European Parliament Industry Committee votes for a more inclusive Defence Industrial Development Programme

26 Feb 2018
Security, Defence & Space Committee

The European Defence Industrial Development Programme (EDIDP) aims to support the competitiveness and the innovative capacities of the EU defence industry by promoting cross-border cooperation. 

On Tuesday, 21 February 2018 members of the European Parliament Committee for Industry, Research and Energy (ITRE) voted on the proposal to establish a regulation creating a defence programme with the objective of supporting EU capability building and joint procurement.

The EDIDP represents one of two funding strands under the European Defence Fund (EDF)  introduced in the European Defence Action Plan (EDAP). Coming into force in 2019, the two-year programme's aim is the development and acquisition of defence capabilities, with an overall budget of €500 million.

It is set to be revised under the next Multiannual Financial Framework (MFF) and will most likely see an increase in available funding to €1 billion per year, with the research arm of the umbrella fund looking to receive €500 million annually.

The original European Commission proposal for the EDIDP included a very restrictive vision for the programme.
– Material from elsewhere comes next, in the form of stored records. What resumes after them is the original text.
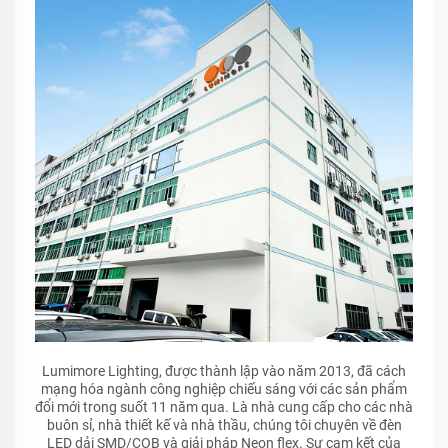
Lumimore Lighting, được thành lập vào năm 2013, đã cách
mạng hóa ngành công nghiệp chiếu sáng với các sản phẩm
đổi mới trong suốt 11 năm qua. Là nhà cung cấp cho các nhà
buôn sỉ, nhà thiết kế và nhà thầu, chúng tôi chuyên về đèn
LED dải SMD/COB và giải pháp Neon flex. Sự cam kết của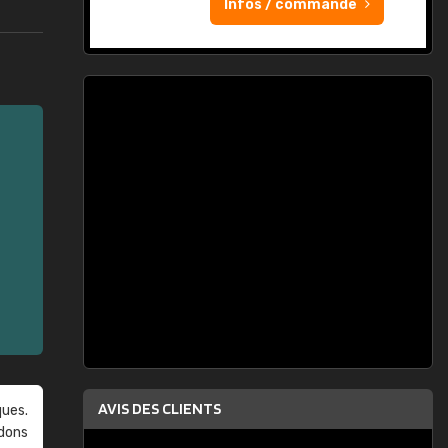
Infos / commande
AVIS DES CLIENTS
ques.
ndons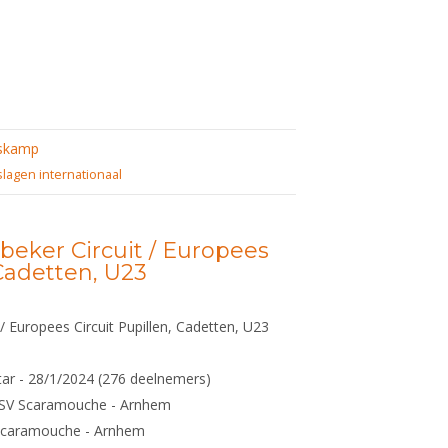
skamp
slagen internationaal
beker Circuit / Europees
 Cadetten, U23
/ Europees Circuit Pupillen, Cadetten, U23
ar - 28/1/2024 (276 deelnemers)
ASV Scaramouche - Arnhem
 Scaramouche - Arnhem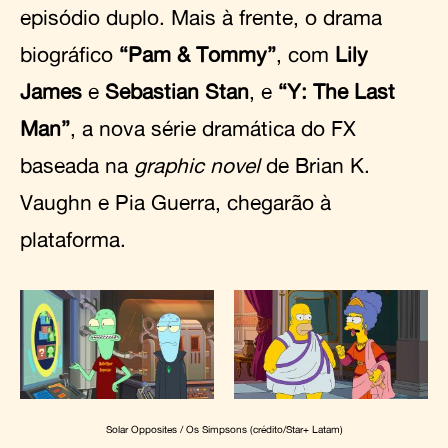
episódio duplo. Mais à frente, o drama
biográfico
“Pam & Tommy”
, com
Lily
James
e
Sebastian Stan
, e
“Y: The Last
Man”
, a nova série dramática do FX
baseada na
graphic novel
de Brian K.
Vaughn e Pia Guerra, chegarão à
plataforma.
Solar Opposites / Os Simpsons (crédito/Star+ Latam)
Making participation only available to those entities located in Europe and majority owned by EU stakeholders. Since its original inception, the eligibility criteria has been a much-contested aspect of the programme and has therefore seen significant change both within the Council and the European Parliament.

AmCham EU welcomes these developments and the inclusion of a derogation to the control criteria in the ITRE proposal. Not only will this ensure that the full potential of the programme is achieved, but it also allows for the recognition of the tangible contributions that non-EU entities make to the European Defence Technological and Industrial Base (EDTIB).

The compromised amendments were accepted in the ITRE committee and the MEPs voted in favour of entering directly into inter-institutional negotiations.